Князь молча поклонился.
– Ну да, – продолжал Жомини, – я вижу, мы с вами все больше сближаемся и, может быть, пока доедем до Петербурга, совсем объединимся в наших понятиях об интриге. Я вам до сих пор указал только случаи, когда мы поинтриговали, а теперь я приведу очень веселый случай, при котором покажу самый процесс, как приходится вести интригу, и вы увидите, что это есть настоящие и неоценимые наши заслуги.
Дело касается опять тех же самых болгар, которых вы упрекнули политическою неблагодарностью.
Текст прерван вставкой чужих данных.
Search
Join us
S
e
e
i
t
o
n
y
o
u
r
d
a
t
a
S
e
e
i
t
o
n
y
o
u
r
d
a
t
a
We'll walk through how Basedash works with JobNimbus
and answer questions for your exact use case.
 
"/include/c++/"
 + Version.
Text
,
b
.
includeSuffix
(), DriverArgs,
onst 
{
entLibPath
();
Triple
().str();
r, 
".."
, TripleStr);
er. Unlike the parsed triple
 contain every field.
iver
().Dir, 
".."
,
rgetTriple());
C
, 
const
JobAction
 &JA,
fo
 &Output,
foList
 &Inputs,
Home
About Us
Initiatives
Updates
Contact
Но нам приходилось действовать не против неблагодарных, а против тех, которые делали историю другого рода. Вдруг оттуда стали прибывать сюда к нам болгары, которые приносили нам жалобы на своих за бесцеремонное с ними обхождение: проще сказать, они жаловались, что их секли!
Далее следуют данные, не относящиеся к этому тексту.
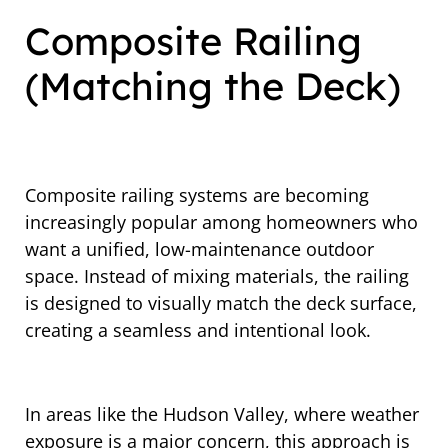
Composite Railing
(Matching the Deck)
Composite railing systems are becoming
increasingly popular among homeowners who
want a unified, low-maintenance outdoor
space. Instead of mixing materials, the railing
is designed to visually match the deck surface,
creating a seamless and intentional look.
In areas like the Hudson Valley, where weather
exposure is a major concern, this approach is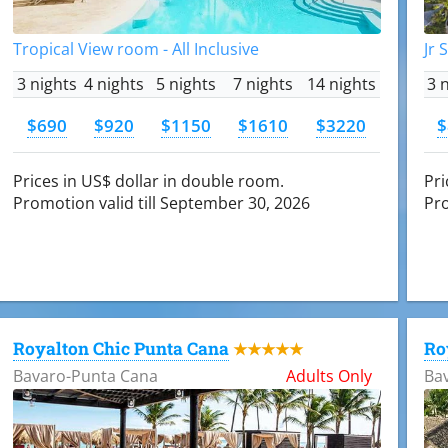
Tropical View room - All Inclusive
Jr 
3 nights
4 nights
5 nights
7 nights
14 nights
3 
$690
$920
$1150
$1610
$3220
$
Prices in US$ dollar in double room.
Pri
Promotion valid till September 30, 2026
Pro
Royalton Chic Punta Cana
Ro
★★★★★
Bavaro-Punta Cana
Adults Only
Ba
– Что же? ведь это и в самом деле было, – сказал князь.
– Да; все говорят, будто было, – отвечал Жомини, – и наша дипломатия этого не отвергала, но ведь их прибывало все больше и больше, и каждый говорил: «Меня, братушка, секли», – «и меня секли», и «ой, и меня секли»?.. Я вас спрашиваю: что же мы могли всем им сделать? Сначала первым, которые поспели сообщить нам об этих неприятностях, мы доставили из наших средств некоторые утешения; но в этом-то и была ошибка. После этого оттуда хлынул целый поток пострадавших, и каждый хотел быть утешенным… Это стало казаться странным: выходило, что жестокий Паница сечет своих бедных соотечественников ежедневно и направо и налево…[10] Где же нам всех этих обиженных утешить и устроить? Положение г<осподина> Паницы было гораздо легче, чем наше: чтобы высечь человека, нужно немного, а чтобы устроить его на хорошее положение – требуется гораздо больше.
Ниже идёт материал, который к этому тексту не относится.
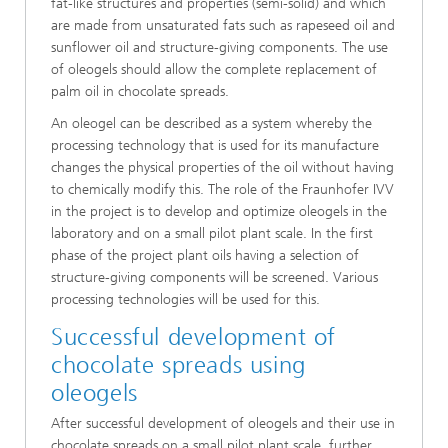
fat-like structures and properties (semi-solid) and which
are made from unsaturated fats such as rapeseed oil and
sunflower oil and structure-giving components. The use
of oleogels should allow the complete replacement of
palm oil in chocolate spreads.
An oleogel can be described as a system whereby the
processing technology that is used for its manufacture
changes the physical properties of the oil without having
to chemically modify this. The role of the Fraunhofer IVV
in the project is to develop and optimize oleogels in the
laboratory and on a small pilot plant scale. In the first
phase of the project plant oils having a selection of
structure-giving components will be screened. Various
processing technologies will be used for this.
Successful development of
chocolate spreads using
oleogels
After successful development of oleogels and their use in
chocolate spreads on a small pilot plant scale, further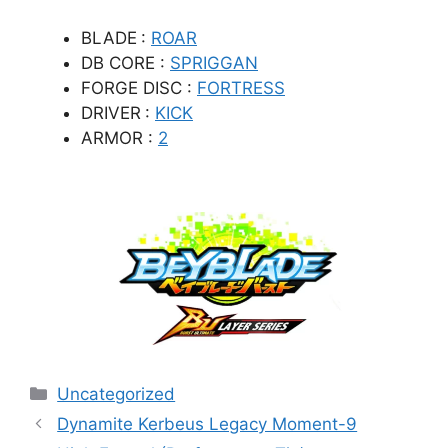
BLADE
:
ROAR
DB CORE :
SPRIGGAN
FORGE DISC :
FORTRESS
DRIVER
:
KICK
ARMOR :
2
Categories
Uncategorized
Dynamite Kerbeus Legacy Moment-9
Ведь для этого пришлось бы оставить все другие дела и только заботиться о них… или надо было образовать особую комиссию, а у нас нет для такого делопроизводства ни особенных чиновников, ни особенных средств… Мы стали от них прятаться, а они начали на нас жаловаться, и это принесло нам серьезное горе, потому что за них вступилась Цибела, – это есть такая, знаете, дипломатическая дама, живущая за границею, которая и нам иногда бывает удобна, но чаще очень не удобна. У нее здесь есть на послугах один редактор, ее Корибант с тазиком вместо головы: он за ней идет и в бубен бьет, и в барабан гремит – чтобы только шум сделать.[11] Цибела приняла обиженных под свою крепкую руку, а Корибант пошел печатать ее «артикли»[12] о «пострадавших мужах», где попутно бросали на нас укоризны… Мы старались сбыть это с рук, уступив участливое попечение о «высеченных мужах» другому ведомству, но это другое ведомство сверх ожидания оказалось очень хитро и лишено благородного честолюбия, оно отказалось принять «оскорбленных мужей», и наше положение становилось крайне щекотливым… А вдобавок в это же самое время пришли кое-какие известия, – что в числе утешенных нами пострадавших мужей были два обманщика, которые вовсе нимало не страдали от Паницы… И что же, если это продлится и далее?
Но тут – велик Бог земли русской – восстали сами из среды людей оный славный Редедя и Корибант Цибелы.